### Directions for this task
Count the lines holding the string "PREORDER" in the records, and give only the count.
___ Data for the task ___
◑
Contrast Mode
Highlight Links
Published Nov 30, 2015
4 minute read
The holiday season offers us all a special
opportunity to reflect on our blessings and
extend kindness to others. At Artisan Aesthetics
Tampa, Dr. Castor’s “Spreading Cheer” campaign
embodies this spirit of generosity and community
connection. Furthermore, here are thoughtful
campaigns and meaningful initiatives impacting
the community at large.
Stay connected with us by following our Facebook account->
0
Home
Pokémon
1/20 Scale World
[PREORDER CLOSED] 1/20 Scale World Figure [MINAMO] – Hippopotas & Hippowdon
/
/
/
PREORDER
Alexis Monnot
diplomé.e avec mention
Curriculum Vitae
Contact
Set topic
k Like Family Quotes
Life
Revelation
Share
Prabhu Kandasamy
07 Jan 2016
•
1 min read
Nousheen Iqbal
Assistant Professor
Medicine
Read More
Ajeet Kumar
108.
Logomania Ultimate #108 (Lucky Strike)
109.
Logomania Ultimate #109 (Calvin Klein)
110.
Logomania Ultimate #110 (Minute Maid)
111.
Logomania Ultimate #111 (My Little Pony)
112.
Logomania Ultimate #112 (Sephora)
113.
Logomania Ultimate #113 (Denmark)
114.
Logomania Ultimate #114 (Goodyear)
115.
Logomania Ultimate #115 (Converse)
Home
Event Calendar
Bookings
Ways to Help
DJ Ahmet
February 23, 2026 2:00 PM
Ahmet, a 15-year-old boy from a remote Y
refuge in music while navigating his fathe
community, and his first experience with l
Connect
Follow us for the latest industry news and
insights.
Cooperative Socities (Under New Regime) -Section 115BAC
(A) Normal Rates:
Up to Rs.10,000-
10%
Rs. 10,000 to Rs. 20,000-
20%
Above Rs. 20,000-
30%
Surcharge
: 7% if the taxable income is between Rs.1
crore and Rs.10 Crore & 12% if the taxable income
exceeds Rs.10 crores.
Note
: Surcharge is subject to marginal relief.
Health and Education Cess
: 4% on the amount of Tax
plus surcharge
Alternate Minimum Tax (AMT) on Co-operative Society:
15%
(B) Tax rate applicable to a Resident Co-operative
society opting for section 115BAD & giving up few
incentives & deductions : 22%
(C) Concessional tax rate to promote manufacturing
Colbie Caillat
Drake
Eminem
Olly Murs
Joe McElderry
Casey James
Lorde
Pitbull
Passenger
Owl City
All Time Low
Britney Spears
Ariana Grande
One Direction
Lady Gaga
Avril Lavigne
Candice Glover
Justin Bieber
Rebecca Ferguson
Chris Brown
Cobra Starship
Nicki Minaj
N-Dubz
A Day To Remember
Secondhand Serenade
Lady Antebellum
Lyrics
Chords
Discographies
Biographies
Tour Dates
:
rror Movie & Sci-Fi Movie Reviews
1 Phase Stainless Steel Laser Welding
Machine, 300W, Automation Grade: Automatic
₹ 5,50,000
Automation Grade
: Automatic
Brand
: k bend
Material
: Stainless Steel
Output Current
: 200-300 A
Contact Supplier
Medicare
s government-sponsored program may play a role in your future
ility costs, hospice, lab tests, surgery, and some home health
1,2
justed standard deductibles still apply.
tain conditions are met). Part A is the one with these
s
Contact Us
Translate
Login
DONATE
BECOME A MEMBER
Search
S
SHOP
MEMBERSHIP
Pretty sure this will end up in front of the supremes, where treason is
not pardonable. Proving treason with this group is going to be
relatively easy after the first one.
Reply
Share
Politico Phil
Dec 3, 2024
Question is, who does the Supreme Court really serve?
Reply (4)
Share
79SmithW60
___
### Answer
2